A-t-elle profité de la crise sanitaire pour s’enrichir illégalement? C’est la question que la justice niçoise s’est dans un premier temps posée en examinant les pratiques d’une pharmacienne de 60 ans, installée près de la gare du Sud. Au terme de plusieurs heures d’audience, marquées par de fermes dénégations de la prévenue, la décision a été mise en délibéré et sera rendue le 20 juin.
L’enquête a démarré en 2021, après plusieurs signalements adressés à l’Agence régionale de santé (ARS) et à l’Ordre national des pharmaciens, notamment par le syndicat de la profession. Une première inspection en septembre dans l’officine met alors en lumière l’usage de tests salivaires avec promesse de résultat en 15 minutes pourtant interdits à l’époque. Leur fiabilité et sensibilité ayant été jugée insuffisante, leur utilisation avait été proscrite (1).
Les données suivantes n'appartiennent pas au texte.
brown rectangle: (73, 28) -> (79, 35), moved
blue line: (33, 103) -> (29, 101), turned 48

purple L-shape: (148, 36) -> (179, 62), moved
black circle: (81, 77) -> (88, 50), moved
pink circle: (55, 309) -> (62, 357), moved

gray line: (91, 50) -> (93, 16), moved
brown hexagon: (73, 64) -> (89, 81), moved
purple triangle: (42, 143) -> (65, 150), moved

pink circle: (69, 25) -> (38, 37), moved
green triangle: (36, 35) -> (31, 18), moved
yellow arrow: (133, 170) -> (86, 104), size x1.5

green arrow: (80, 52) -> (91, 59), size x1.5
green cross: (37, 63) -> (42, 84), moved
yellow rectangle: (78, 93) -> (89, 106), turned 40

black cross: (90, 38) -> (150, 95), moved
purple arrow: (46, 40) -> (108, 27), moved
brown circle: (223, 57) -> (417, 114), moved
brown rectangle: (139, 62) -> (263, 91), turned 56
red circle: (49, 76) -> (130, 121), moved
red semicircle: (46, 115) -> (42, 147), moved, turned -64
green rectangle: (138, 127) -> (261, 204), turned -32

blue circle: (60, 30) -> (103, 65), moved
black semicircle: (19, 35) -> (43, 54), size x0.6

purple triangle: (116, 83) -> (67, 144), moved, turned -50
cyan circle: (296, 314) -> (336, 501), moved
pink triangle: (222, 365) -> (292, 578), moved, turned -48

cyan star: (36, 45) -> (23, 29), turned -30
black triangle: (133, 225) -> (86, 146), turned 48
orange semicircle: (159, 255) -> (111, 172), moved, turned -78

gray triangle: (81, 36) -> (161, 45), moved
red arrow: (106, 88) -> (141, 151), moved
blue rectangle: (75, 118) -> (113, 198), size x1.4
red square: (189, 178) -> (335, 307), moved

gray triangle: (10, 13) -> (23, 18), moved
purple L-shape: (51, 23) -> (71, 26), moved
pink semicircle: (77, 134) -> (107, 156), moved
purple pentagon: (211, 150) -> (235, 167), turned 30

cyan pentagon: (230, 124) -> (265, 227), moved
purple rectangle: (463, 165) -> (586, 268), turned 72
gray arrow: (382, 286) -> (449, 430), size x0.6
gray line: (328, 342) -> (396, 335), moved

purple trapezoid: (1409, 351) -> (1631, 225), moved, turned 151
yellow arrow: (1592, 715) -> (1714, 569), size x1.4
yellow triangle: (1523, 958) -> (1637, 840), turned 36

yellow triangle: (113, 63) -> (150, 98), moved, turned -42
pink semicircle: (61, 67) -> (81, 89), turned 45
À la barre, la pharmacienne tente de se défendre: "Je n’ai rien voulu cacher, car je pensais être dans mon bon droit. Je faisais la publicité de ces tests sur les réseaux sociaux et sur ma vitrine. Vous imaginez bien que si j’avais voulu frauder, je ne l’aurais pas crié sur tous les toits." Une explication jugée toutefois peu convaincante par les parties civiles. À savoir, la CPAM représentée par Maître Magali Di Crosta et le Conseil national de l’ordre des pharmaciens (CNOP) par Maître Beatriz De Silva. Le conseil du CNOP fait d’ailleurs remarquer: "Il y avait une communication très claire à cette période. Chaque matin, le professeur Salomon détaillait les consignes à la télévision ou à la radio".
Maître Adrien Verrier, en défense, en total désaccord avec sa consœur, plaide la confusion générale: "Il y avait sans cesse des informations et des contre informations, on en perdait notre latin".
Une fraude à la facturation pointée du doigt
Au-delà de l’usage interdit, c’est également la facturation de ces tests à la CPAM qui est remise en cause. Grâce à une simple manipulation informatique – le choix d’une mention "autre" dans un logiciel –, la pharmacienne a pu se les faire rembourser indûment par l’Assurance maladie. Un procédé qualifié de frauduleux par le procureur Christophe Tricoche: "Elle n’a pas respecté ses obligations déontologiques et a mis des patients en danger. De plus, un professionnel de santé est censé maîtriser les règles de facturation." Il ajoute: "C’est tout même étonnant, c’est la seule pharmacie qui a été signalée pour cela sur les 1.814 que compte la région". La prévenue évoque pour sa part un "acharnement" de ses confrères, attribué à l’agrandissement de sa pharmacie en 2019.
Des pratiques professionnelles controversées
Autres accusations portées contre la prévenue à la suite d’une seconde inspection en décembre 2022: l’absence régulière d’un pharmacien titulaire dans l’officine au moment des ventes, et l’intervention de personnel non diplômé pour vendre des médicaments. Ce que la loi interdit strictement. "Même pour une simple boîte de Doliprane, cela ne peut être fait sans pharmacien", a rappelé le président du tribunal, Christian Legay. La mise en cause dément: "Il y avait toujours un professionnel présent". Pourtant, plusieurs anciens salariés ont affirmé le contraire.
Il lui est également reproché d’avoir fourni des médicaments à substance vénéneuse ou stupéfiants, sans pouvoir fournir les ordonnances relatives à ces derniers. Notamment à un couple d’infirmiers étrangers, qui ont par ailleurs été condamnés à 3 ans de prison dont un an ferme pour exercice illégal de la profession de médecin.
Un préjudice estimé à 53.000 euros
Le préjudice estimé par la CPAM s’élève à environ 53.000 euros. "On est loin des fraudes massives qu’on voit d’ordinaire", a nuancé Me Verrier, tout en reconnaissant la portée sanitaire de l’affaire.
Le procureur Christophe Tricoche a requis 18 mois entièrement assortis d’un sursis simple, une amende de 30.000 euros pour la pharmacienne, 75.000 pour l’officine, et une interdiction avec sursis d’exercer pendant trois ans.
1. Les tests salivaires, mais non rapide, ont été déployés dans les écoles seulement.